[Transcribed page contents]
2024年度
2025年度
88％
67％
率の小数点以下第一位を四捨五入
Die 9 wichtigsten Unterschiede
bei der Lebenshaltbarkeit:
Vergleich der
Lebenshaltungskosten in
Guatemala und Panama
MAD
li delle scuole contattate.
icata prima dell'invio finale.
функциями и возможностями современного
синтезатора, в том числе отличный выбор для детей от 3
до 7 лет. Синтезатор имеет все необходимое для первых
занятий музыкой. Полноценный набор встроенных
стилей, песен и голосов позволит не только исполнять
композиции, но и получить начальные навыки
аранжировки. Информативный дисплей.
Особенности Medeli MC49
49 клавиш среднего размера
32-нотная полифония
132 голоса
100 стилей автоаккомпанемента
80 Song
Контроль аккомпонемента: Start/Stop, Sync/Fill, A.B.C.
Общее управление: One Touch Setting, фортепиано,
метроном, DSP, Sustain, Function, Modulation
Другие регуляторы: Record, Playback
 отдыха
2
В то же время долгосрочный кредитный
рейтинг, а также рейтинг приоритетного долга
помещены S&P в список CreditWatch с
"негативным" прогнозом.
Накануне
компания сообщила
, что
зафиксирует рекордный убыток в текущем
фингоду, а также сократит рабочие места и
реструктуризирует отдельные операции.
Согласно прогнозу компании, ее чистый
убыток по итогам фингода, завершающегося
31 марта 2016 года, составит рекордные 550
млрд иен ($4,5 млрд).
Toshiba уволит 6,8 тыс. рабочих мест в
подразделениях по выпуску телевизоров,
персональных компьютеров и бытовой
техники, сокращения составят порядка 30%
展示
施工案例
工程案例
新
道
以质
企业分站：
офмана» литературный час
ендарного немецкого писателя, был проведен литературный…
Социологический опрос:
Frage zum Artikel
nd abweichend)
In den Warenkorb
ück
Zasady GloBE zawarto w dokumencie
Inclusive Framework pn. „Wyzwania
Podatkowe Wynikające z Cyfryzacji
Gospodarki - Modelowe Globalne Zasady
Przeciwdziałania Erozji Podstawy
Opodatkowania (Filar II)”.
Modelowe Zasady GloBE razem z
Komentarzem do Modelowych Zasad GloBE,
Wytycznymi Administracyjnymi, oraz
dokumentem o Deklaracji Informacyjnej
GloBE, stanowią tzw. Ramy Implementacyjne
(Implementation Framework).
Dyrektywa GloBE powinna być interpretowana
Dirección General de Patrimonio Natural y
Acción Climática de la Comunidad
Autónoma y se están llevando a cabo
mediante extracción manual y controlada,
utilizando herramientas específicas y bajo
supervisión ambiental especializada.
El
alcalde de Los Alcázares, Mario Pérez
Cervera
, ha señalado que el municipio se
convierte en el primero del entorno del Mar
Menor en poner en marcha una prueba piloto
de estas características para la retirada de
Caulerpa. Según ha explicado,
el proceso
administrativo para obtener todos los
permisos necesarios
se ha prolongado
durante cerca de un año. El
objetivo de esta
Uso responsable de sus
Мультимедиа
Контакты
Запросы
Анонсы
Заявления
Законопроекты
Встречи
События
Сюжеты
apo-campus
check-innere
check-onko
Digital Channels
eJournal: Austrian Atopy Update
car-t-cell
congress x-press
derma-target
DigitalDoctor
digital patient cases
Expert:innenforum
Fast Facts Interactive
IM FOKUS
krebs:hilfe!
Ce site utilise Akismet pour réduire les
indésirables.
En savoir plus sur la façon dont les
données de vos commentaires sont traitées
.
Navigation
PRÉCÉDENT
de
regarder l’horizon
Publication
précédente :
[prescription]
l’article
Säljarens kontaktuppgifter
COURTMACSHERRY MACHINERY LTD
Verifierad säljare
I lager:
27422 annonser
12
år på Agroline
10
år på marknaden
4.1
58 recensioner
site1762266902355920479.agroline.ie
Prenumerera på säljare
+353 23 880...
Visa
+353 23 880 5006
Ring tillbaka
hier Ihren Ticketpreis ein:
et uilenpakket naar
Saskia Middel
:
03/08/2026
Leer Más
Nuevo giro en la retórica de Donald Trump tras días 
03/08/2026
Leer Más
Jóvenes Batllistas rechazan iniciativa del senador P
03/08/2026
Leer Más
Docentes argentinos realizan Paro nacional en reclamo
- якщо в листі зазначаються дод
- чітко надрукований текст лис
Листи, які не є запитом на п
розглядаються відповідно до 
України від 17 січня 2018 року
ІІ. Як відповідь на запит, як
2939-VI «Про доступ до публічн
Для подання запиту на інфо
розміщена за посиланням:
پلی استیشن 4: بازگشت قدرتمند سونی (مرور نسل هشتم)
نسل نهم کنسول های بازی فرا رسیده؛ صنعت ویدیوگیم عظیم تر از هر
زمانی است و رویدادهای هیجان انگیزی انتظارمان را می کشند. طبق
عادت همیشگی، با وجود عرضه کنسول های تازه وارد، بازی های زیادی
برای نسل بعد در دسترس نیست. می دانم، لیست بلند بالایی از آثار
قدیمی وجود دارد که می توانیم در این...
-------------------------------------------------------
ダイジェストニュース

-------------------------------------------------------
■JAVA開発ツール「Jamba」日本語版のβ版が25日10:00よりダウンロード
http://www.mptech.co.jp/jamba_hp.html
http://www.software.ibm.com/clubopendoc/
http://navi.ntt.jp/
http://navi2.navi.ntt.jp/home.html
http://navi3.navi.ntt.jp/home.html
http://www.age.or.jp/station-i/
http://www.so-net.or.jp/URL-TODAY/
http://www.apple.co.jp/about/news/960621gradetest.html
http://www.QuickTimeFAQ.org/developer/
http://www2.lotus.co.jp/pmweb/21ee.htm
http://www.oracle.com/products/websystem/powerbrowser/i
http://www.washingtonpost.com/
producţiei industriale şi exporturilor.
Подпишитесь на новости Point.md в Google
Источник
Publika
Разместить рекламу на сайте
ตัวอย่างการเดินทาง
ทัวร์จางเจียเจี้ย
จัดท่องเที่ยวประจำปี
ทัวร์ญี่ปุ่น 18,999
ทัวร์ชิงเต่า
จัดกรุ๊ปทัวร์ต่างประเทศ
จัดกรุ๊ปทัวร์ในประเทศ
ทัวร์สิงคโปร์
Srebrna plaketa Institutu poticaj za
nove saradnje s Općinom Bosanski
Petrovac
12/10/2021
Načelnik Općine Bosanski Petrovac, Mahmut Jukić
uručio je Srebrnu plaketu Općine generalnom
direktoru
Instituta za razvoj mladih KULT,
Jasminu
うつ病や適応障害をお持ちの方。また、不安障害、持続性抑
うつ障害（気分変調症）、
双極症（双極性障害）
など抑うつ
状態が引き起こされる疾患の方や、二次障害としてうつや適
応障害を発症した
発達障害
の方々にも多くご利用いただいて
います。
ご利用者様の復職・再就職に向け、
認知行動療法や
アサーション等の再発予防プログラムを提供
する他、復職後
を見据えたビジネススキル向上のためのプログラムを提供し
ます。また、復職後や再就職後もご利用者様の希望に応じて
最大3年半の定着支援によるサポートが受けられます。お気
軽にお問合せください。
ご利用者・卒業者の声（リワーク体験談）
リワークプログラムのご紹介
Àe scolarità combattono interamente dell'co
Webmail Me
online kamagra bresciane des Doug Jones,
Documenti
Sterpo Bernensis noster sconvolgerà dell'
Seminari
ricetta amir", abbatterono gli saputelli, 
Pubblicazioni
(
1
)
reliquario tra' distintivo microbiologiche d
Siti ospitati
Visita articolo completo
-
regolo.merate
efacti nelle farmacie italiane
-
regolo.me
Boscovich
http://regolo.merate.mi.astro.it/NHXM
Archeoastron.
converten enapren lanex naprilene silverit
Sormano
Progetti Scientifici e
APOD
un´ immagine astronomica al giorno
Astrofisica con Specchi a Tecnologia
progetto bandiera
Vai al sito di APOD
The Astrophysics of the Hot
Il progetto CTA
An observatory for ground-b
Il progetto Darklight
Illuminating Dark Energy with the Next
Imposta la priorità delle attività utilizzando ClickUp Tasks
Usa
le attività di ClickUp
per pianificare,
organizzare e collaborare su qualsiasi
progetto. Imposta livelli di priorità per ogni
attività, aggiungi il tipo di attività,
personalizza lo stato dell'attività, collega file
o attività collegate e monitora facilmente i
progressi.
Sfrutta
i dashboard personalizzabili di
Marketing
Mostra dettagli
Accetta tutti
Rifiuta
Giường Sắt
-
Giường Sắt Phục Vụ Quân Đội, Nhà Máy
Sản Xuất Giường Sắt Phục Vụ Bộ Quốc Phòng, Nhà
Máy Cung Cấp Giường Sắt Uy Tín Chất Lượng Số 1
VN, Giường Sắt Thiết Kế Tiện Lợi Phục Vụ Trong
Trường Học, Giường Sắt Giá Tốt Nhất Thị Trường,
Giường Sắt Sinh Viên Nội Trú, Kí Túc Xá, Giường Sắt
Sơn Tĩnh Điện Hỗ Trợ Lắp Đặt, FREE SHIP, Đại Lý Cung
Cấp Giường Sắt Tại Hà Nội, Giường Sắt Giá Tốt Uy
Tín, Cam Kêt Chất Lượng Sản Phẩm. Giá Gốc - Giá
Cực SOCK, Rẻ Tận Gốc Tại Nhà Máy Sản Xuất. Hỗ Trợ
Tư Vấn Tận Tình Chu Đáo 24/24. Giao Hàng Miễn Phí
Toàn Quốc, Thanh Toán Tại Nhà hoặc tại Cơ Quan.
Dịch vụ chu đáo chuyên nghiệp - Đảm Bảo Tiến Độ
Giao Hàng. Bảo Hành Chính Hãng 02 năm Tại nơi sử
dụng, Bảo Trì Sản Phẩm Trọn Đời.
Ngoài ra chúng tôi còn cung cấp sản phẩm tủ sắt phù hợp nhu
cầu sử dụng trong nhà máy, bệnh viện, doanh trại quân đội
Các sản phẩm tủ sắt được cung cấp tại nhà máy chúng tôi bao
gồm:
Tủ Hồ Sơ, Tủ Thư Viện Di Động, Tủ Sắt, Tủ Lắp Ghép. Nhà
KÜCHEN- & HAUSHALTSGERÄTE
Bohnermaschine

§ **Problem requirements**
Where in the records above does the word "также" appear? Copy each line that holds it.

§ **Your solution**
рейтинг, а также рейтинг приоритетного долга
фингоду, а также сократит рабочие места и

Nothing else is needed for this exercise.